By Soraya, on behalf of Courageous Parents Network.
Hi, I’m Soraya, and I’m 13 years old. I’m a kind and trendy girlie who loves a lot of things! Some of my favorite interests are playing games on my computer and iPad, playing with dolls (especially with my babysitters), my nails, reading graphic novels, and shopping for make-up. I also really love spending time with my friends and family—we like watching shows together and listening to music. That’s when I feel happiest and most like myself.
What makes me “me” is the way I connect with people. I feel people’s emotions deeply, and I always try to be kind and thoughtful. Even though I have a lot of interests and fun things I like to do, lately my body has been getting too tired to do everything I used to. But I still try to enjoy every moment and focus on what really matters—being with the people I love.
I have a medical condition that I’ve had since I was born. The doctors don’t know the exact name of my disease, which can be frustrating. It started with trouble eating when I was a baby, so I got a G-tube to help me eat. When I was younger, I could walk and run, but a couple of years ago my body started getting weaker and more tired. I began needing a BiPAP machine to help me breathe, and a wheelchair to get around. Now, my muscles are getting tighter and weaker, and I’ve been feeling a lot more pain throughout my body. I have a lot of medical symptoms, and while I know I’m dying sooner, I don’t know exactly when.
I’ve been working with a pediatric palliative care doctor for about three years now. Their job is to help me feel as comfortable as possible and support me and my family through everything. One of the biggest ways they’ve helped me is with pain management. Because of them, I’m still able to do some of the things I love without being overwhelmed by pain.
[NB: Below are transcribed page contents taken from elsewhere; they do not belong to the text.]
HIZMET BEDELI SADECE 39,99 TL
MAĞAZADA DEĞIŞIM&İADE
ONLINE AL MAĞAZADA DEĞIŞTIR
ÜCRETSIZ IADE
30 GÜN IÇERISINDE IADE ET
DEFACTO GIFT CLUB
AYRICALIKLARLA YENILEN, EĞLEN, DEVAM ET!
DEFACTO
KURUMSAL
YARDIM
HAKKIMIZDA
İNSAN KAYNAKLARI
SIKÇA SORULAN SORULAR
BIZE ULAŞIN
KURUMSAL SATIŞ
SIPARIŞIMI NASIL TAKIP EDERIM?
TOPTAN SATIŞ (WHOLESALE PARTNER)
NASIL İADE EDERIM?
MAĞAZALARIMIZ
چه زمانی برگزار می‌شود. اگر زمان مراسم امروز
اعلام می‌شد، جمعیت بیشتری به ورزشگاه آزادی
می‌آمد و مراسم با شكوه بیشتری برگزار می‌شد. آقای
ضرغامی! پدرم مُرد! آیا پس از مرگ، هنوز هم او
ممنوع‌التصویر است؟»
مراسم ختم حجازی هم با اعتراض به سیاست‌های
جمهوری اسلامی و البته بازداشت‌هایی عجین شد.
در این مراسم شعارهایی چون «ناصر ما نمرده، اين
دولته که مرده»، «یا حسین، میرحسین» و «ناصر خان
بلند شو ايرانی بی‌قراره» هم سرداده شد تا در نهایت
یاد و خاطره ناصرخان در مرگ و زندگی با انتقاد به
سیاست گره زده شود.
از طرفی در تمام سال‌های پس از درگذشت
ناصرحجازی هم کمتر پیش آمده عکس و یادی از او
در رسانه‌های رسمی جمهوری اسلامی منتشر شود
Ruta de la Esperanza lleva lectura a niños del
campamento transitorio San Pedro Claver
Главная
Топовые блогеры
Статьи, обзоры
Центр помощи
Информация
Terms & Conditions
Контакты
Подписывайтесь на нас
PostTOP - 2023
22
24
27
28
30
They also help my parents come up with ideas to help me conserve energy.
One really helpful thing they did was talk to my teachers when I wasn’t being understood at school. My doctor explained that I’m dying sooner, and it helped my teachers understand my situation better. That made a big difference.
The palliative care team has also brought so many people into my life who support me and my family in different ways. There’s a massage therapist who helps me feel better physically and mentally. One of the very first things they did was help us apply for Make-A-Wish. I got to surf in Hawaii, which was incredible, and we made the most special memories together as a family. They even let my sisters come to appointments and ask
questions—they know my sisters worry about me too. The music therapist plays calming music that I love, and the child life specialist does fun activities with me and my sisters. There’s also a chaplain and social worker who really support my parents. And I have a few favorite nurses who check on me regularly.
One time that palliative care was especially helpful was when my doctor came to visit me at home. I have so many doctor’s appointments that they really wear me out. Having my palliative care doctor come to my house was so comforting. They got to see my family and meet my pets, and it made things feel more personal and less stressful. Even though we had to talk about hard stuff, it was so nice to have that visit at home. I really wish more of my doctors could do visits like that.
Palliative care also helps me feel like myself and helps me do the things that are most important to me. They let me make decisions about my own care, which makes me feel in control. For example, recently I was getting too tired to take showers every day, but I felt bad about it. My parents weren’t sure what to do, but the team helped us decide that sponge baths are totally fine. That made a big difference in how I felt—more relaxed and understood.
Also, chewing and swallowing has been getting harder for me. Normally, I would have to do a swallow study, but I really hate the contrast taste and those tests are hard for me. The palliative care team supported my decision not to take the test. Now, I just eat what I want, when I want, and enjoy food without worrying.
Palliative care helps me be myself, stay comfortable, and spend my energy on the things I love most. They make it possible for me to keep living my life in the most meaningful way I can.
Thanks for sharing Soraya ! It’s a side and an experience most of us will never understand but it’s really helpful to hear about how your team supports you.